Is the Entire City of Boston ‘Gentrifying’?
Forget Southie: Is the entire city of Boston gentrifying?
An interesting piece in the Washington Post this week argues that America is seeing its highly educated population and its less educated populations segregate themselves not just by neighborhood but by entire city:
“It’s easy to recognize this phenomenon in San Francisco, or even Washington. College graduates have flooded in, drawn by both jobs and amenities,” the Post’s Emily Badger writes. “Yet more amenities have followed to cater to them (luring yet more college graduates). Housing costs have increased as a result, pushing low-wage and low-skilled workers out.”

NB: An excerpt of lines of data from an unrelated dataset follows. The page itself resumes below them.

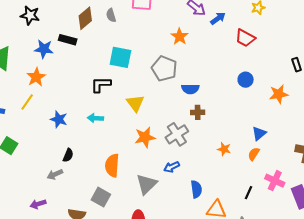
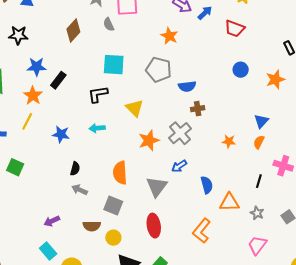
gray semicircle: (111, 15) -> (109, 24), moved
black rectangle: (68, 40) -> (58, 80), moved, turned -60
gray arrow: (55, 174) -> (80, 190), moved, turned 56

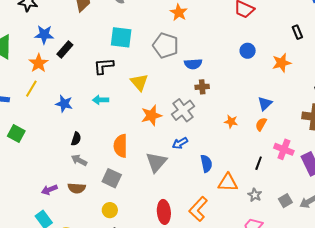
brown semicircle: (92, 226) -> (77, 188), moved
red ellipse: (154, 226) -> (164, 212), moved

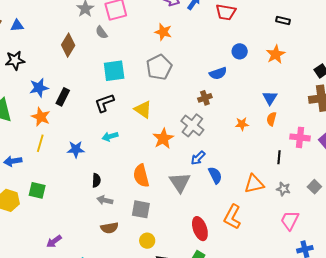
black rectangle: (297, 32) -> (283, 21), turned -40
gray pentagon: (166, 45) -> (159, 67), turned -30
blue semicircle: (193, 64) -> (218, 73), moved
blue semicircle: (206, 164) -> (215, 175), moved
purple arrow: (49, 190) -> (54, 241), moved

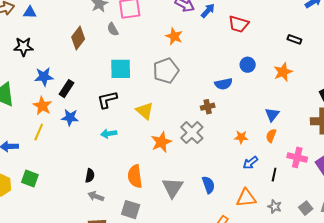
blue star: (76, 149) -> (70, 117), moved
blue arrow: (198, 158) -> (250, 163), moved

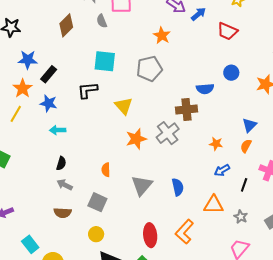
brown cross: (208, 107) -> (186, 109), size x1.5
cyan arrow: (109, 134) -> (58, 130), moved
orange semicircle: (135, 176) -> (106, 170), size x0.6

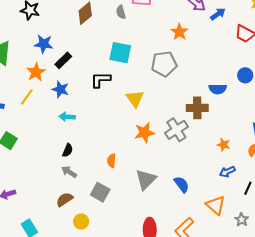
blue semicircle: (178, 187) -> (182, 184), turned -30
orange triangle: (214, 205) -> (216, 205), turned 35
brown semicircle: (63, 213) -> (65, 199), turned 138
yellow circle: (96, 234) -> (81, 221), moved

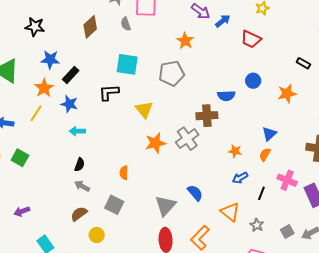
gray triangle: (146, 179) -> (165, 206), moved

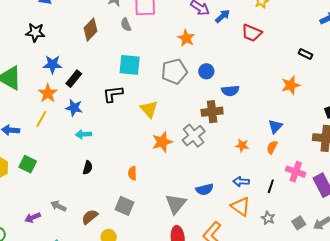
blue circle: (253, 81) -> (206, 71), moved
blue arrow: (240, 178) -> (241, 181), moved, turned 35
gray arrow: (82, 186) -> (58, 206), moved
blue semicircle: (195, 193) -> (205, 189), turned 120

As the wage gap between college grads and non-educated workers has widened, those that could afford a more expensive standard of living actually sought it out in expensive cities, making those places even more expensive and pushing out those with less income. On the macro-scale that’s an unsettling trend. But on the micro scale, individual cities probably want to ask themselves, “Who wins this game, and why?” The Post has some answers:
Between 1980 and 2000, cities that already had a lot of college graduates increasingly became magnets for more of them … A city like Boston historically had an advantage on this front, but its advantage has only grown stronger with time
Managing the shift away from well-paid manufacturing jobs to high-skilled industries is also important. And there, Boston also seems to be doing well:
Good-paying jobs that didn’t require a college degree have been vanishing. Cities like Boston, meanwhile, have shifted their labor demand away from such jobs and toward college grads who now work in industries like biotechnology or medicine. Detroit, once a mecca of a good manufacturing jobs, has had a harder time with that same transition.

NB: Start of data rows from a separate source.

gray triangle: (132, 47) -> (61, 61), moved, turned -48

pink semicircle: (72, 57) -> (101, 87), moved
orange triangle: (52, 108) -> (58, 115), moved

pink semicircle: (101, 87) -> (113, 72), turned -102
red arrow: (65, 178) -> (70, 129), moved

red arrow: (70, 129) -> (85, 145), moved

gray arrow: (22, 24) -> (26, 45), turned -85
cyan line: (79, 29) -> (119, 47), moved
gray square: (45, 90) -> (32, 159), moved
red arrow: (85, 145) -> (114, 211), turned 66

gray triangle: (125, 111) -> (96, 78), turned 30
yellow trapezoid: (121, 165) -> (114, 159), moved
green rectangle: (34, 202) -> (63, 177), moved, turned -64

That said, reasonable people disagree about which cities are winning and losing the grab for highly skilled workers from year to year. Writing for The Atlantic’s CityLab, urbanist Richard Florida also pointed out a “big talent sort” with “the highly educated and highly skilled going some places and the less educated and less skilled going to others.” His analysis of the net migration from 2011 to 2012, though, found that “Boston is one of the few places attracting and retaining more unskilled workers than skilled ones, a perhaps unexpected trend, given its reputation as a center of education and knowledge work.” But his analysis of what draws the highly skilled workers to a city is the same as the Post’s. They’re moving to wealthier areas with a lot of arts, culture, diversity, tolerance, venture capital, and high-tech industry.

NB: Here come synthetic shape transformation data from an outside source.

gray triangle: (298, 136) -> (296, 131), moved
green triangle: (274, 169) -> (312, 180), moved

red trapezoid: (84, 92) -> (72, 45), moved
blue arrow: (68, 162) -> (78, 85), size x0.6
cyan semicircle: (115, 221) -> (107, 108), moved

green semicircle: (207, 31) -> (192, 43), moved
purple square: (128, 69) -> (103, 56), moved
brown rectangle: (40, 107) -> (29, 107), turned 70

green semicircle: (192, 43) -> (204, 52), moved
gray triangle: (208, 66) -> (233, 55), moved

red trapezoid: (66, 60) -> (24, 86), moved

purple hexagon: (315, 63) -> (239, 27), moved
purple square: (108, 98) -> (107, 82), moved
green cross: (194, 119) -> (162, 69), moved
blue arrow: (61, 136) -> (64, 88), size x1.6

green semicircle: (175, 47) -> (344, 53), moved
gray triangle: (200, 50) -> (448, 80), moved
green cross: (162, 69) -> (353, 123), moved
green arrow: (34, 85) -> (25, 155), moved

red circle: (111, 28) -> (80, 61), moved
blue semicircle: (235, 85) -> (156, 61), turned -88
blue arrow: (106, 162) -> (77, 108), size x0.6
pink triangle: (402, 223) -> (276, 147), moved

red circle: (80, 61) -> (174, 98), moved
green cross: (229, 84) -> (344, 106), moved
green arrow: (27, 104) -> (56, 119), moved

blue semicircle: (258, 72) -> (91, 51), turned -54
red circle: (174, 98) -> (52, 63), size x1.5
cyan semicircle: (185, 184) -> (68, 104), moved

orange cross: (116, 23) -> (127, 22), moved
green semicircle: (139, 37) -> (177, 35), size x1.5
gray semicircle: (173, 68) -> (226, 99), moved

All that suggests that it isn’t low rents that attract the highly educated workers Boston wants. It’s good jobs and good amenities. (You hear this a lot when people argue that we need more late night transit, or better happy hours, or more liquor licenses.) Boston knows it has an inbred advantage because so many college students come here in the first place. If the city wants to stay on the upper end of the “big sort,” they’d do well to keep striving for those college graduates.